It would be nice with a search engine made with decentralization in mind.
Like the internet is decentralized but the good search engines are at centralised companies like Google etc.
Fediverse is like e-mail
Therefore it needs a search engineWhat.
Or exposure to harassment, including offline. Or context collapse. Or…
In the end, adding search would change the space dramatically, especially any privacy-related expectations. And there are about 2mln people who are using fedi with current set of expectations. There are hundreds of thousands who had been using it with this set of expectations for years. Waltzing in and bulldozing these expectations is just not a good idea.
So yeah, don’t do search on fedi unless you do some deep research about consent.
No thanks - that would harm the fediverse by allowing a lot of targeted trolling.
@anders There would need to be a way for that search engine to collect data that is both possible to contribute to as an individual, and doesn’t unintentionally DDoS sites it indexes, and that’s the challenge I think. Spiders collect a LOT of data. Right now the closest thing we have to decentralized search, is metasearch engines like Searx, which query and cache results from all the major search providers that run their own spiders.
The bigger issue is consent. People on fediverse feel very strongly about consent, and search engines tend to just ignore it. Better do some serious research into consent to search on fedi before embarking on designing a search engine for fedi.
@rysiek I don’t think Anders is asking about a search engine for the fediverse, this sounds more like a federated or P2P Google/DuckDuckGo replacement.
Ah I might have misunderstood, sorry.
@rysiek (though if you’d like to argue that search/spidering requires opt-in consent in all cases, I’m happy to hear that argument)
I don’t have to defend my right to decide how stuff I put out there can be used. Whoever wants to scrape my toots has to explain why they want to do so, and get my consent first.

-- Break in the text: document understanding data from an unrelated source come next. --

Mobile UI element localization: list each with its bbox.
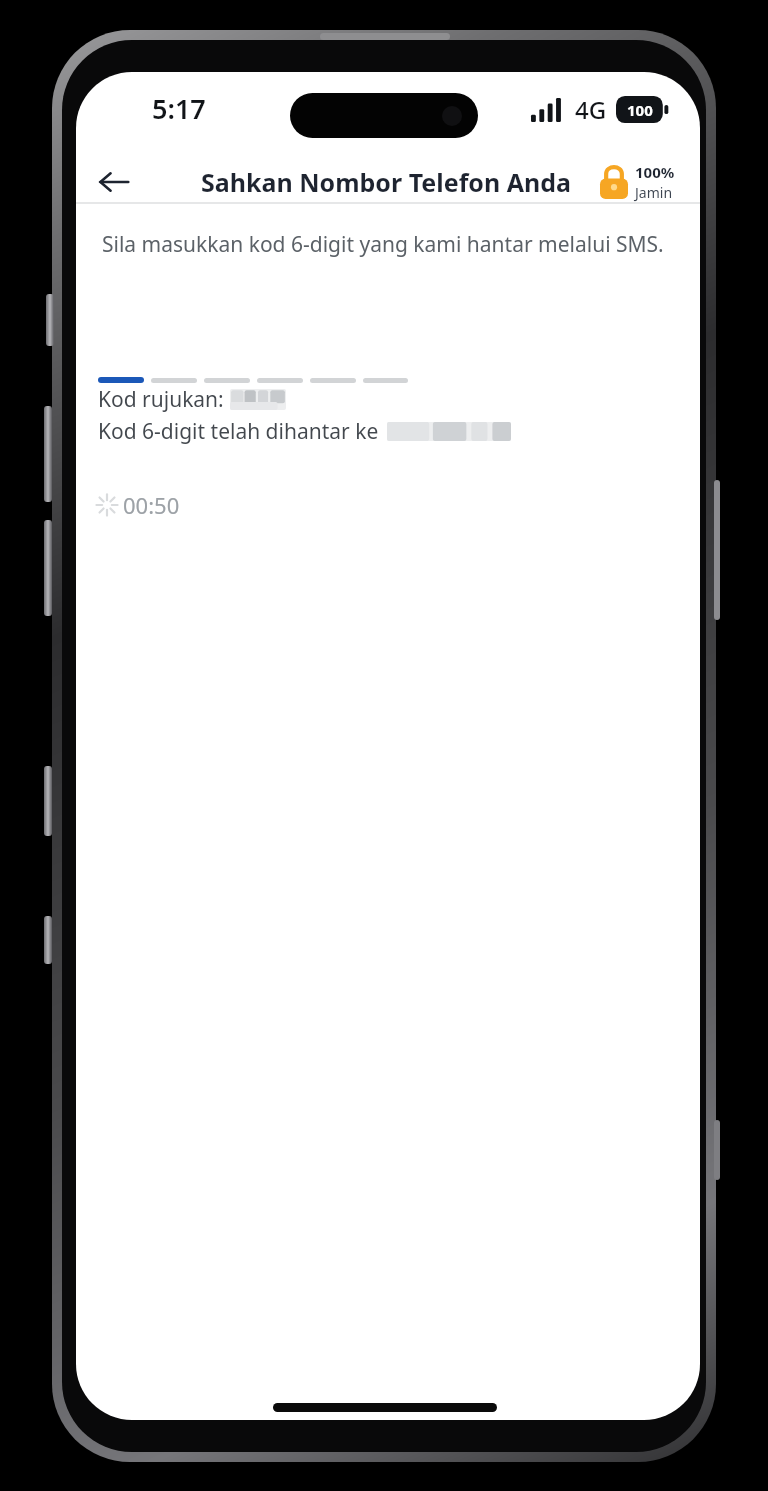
- staticText: Sila masukkan kod 6-digit yang kami hant…: [102, 230, 664, 259]
- staticText: 5:17: [152, 90, 206, 127]
- button[interactable]: [98, 353, 408, 383]
- staticText: 100%: [635, 162, 675, 182]
- button[interactable]: Back: [86, 154, 142, 210]
- staticText: 4G: [575, 93, 607, 126]
- staticText: 00:50: [123, 490, 180, 520]
- staticText: 100: [627, 100, 653, 120]
- staticText: Sahkan Nombor Telefon Anda: [194, 165, 578, 199]
- button[interactable]: Jamin 100%: [600, 157, 675, 207]
- staticText: Kod 6-digit telah dihantar ke: [98, 417, 379, 446]
- staticText: Jamin: [635, 183, 673, 202]
- staticText: Kod rujukan:: [98, 385, 224, 414]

And “well it’s publicly available so it’s fair game” is not enough of an argument. Just as “she was wearing a short skirt” is not consent to sexual advances.
It physically hurts to know that consent it such a controversial topic in tech circles, and it breaks my heart to hear people argue we give consent to invasive data practices just by existing on the internet. I’ve spent my entire life being taught by technology educators that I should expect everything I post online to be publicly accessible forever, and nobody every stopped to ask why.
I am one of those technology educators, and today I would still warn people that “Internet does not forget”, and that they need to be careful what they put out there.
That doesn’t mean we should not demand explanation from people who make it so, and that we should not demand them to ask for consent and respect our refusal to give it. I really appreciate how fedi culturally puts this front-and-center. I hope it continues to do so, and that this way of thinking spreads farther!
I agree that consent should not be a controversial topic. Regardless of how much it inconveniences techbros trying to “disrupt” yet another area of human endeavor.
@rysiek I was not talking precisely about scraping toots, I was asking whether you consider Google, Bing, etc uses of opt-out web spiders to be unethical, but fair enough. (Also, not interested in defending OP given the clarification that he is talking about searching the fediverse.)
I think search engines indexing plain old websites (blogs etc) are an importantly different case.
The nature of the medium in blogs/news websites/etc is way more public and way less intimate (in general…) than social media. Social media blur the line between private and public conversations, for better or worse.
Social media is like having a conversation in a public cafe; websites/blogs is more like publishing a newspaper or standing on the corner of a street shouting your message at strangers.
Making a public archive of newspapers or recording a person shouting at strangers is one thing. Recording semi-private conversations in a cafe is a whole different thing. Does that make sense?
@rysiek yeah, that’s the sort of distinction I was looking for. thanks!
@rysiek @f00fc7c8 The benefit model is different between the two too.
A blog’s author benefits (in some small way) from being indexed, because it helps drive traffic to the content they’re publishing for others to read.
The same can not really be said of toots and it’s relatively rare that it leads to positive contributions to an ongoing conversation.
I had a thought about a week ago about search engines. I think it may be better to move towards a curated-list style of search, instead of an automated indexing one. Think Pinterest, but with a greater emphasis on websites, people, and communities instead of just images.
That way search can be made more human. You can get to know and trust the individuals who curate content, and maybe donate to them if their efforts are valuable to you.
Something like this exists for peertube already, I didn’t look at their code but one might be able to fork it to work with other platforms.
@XpeeN
Yeah I saw that. Great tool.
Is it really that good? I think I tried it some years ago and it wasn’t really a satisfying experience.